Nurse Wakeford made her final tour of duty to Egypt on the transport ship, HMAT Aeneas, where she wrote from Suez on 19 January 1916, ‘We are leaving to day for Gezireh’ and reported for duty the next day at the 2nd Australian General Hospital at Gezireh, Cairo. She remained there until she embarked with the 2nd Australian General Hospital on HMHS Braemar Castle on 26 March, 1916 to join the British Expeditionary Force, disembarking at Marseilles on 4 April 1916, where they remained in the area temporarily as an isolation hospital. She proceeded to Boulogne for duty on 13 June 1916 and then transferred to England for discharge. Muriel resigned her appointment on 28 June 1916 in order to marry Third mate, Raymond Sargeant, who had served with Muriel on the HS Gascon. They married in June 1916 in London. As was the norm for the time, Muriel gave up her career when she married.
After the war
The couple made their home in Mombasa, Kenya where Raymond was Port Captain.

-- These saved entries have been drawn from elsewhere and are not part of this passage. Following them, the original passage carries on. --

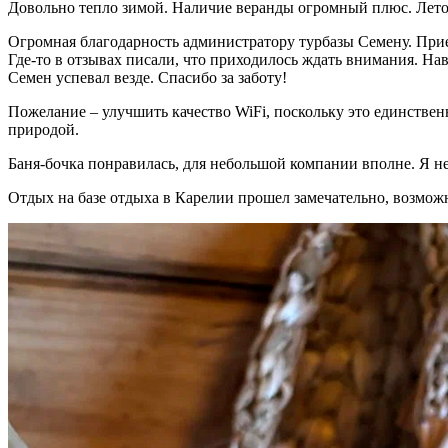
Довольно тепло зимой. Наличие веранды огромный плюс. Летом
Огромная благодарность администратору турбазы Семену. Приех
Где-то в отзывах писали, что приходилось ждать внимания. Нав
Семен успевал везде. Спасибо за заботу!
Пожелание – улучшить качество WiFi, поскольку это единстве
природой.
Баня-бочка понравилась, для небольшой компании вполне. Я не
Отдых на базе отдыха в Карелии прошел замечательно, возможн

They had one son, Henry, born in 1918. Harry, as he was known, became an army officer and saw action in the Second World War. Raymond and Muriel later moved to South Africa.

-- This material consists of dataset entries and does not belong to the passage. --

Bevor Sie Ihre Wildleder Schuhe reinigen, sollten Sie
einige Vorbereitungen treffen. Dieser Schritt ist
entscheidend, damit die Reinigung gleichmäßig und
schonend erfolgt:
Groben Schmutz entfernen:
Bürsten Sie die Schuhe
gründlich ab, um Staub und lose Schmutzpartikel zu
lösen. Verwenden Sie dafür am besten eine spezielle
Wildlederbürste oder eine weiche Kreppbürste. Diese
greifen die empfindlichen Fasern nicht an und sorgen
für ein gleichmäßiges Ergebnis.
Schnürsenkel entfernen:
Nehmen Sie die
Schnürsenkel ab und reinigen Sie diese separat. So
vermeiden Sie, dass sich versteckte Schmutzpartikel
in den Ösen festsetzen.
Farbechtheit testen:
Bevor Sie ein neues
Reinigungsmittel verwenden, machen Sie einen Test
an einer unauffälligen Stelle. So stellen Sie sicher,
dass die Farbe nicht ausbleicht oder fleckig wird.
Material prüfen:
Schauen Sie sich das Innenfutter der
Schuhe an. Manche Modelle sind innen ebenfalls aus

At the age of fifty six, Raymond returned to active service during the Second World War as a Lieutenant-Commander with the South African Naval Forces. Muriel and Raymond spent their retirement in Worthing, on the English south coast. Raymond died in 1958 and Muriel in 1965.
About the researcher
Muriel’s grandsons, Mark and Nigel, have kept her 1915 diary. Nigel’s wife, Rachel Sargeant, is a writer who has written a novel loosely based on the diary, Gallipoli: Year of Love and Duty, (Abbeymead Books, 2015). There is also an interview with Rachel Sargeant about Muriel. (With grateful thanks to the late Neil Wakeford, Muriel’s nephew, for information about her early family history). In Australia, the Wollongong Local Studies Library set up a website to commemorate local people who went to the war and it includes further information about Muriel.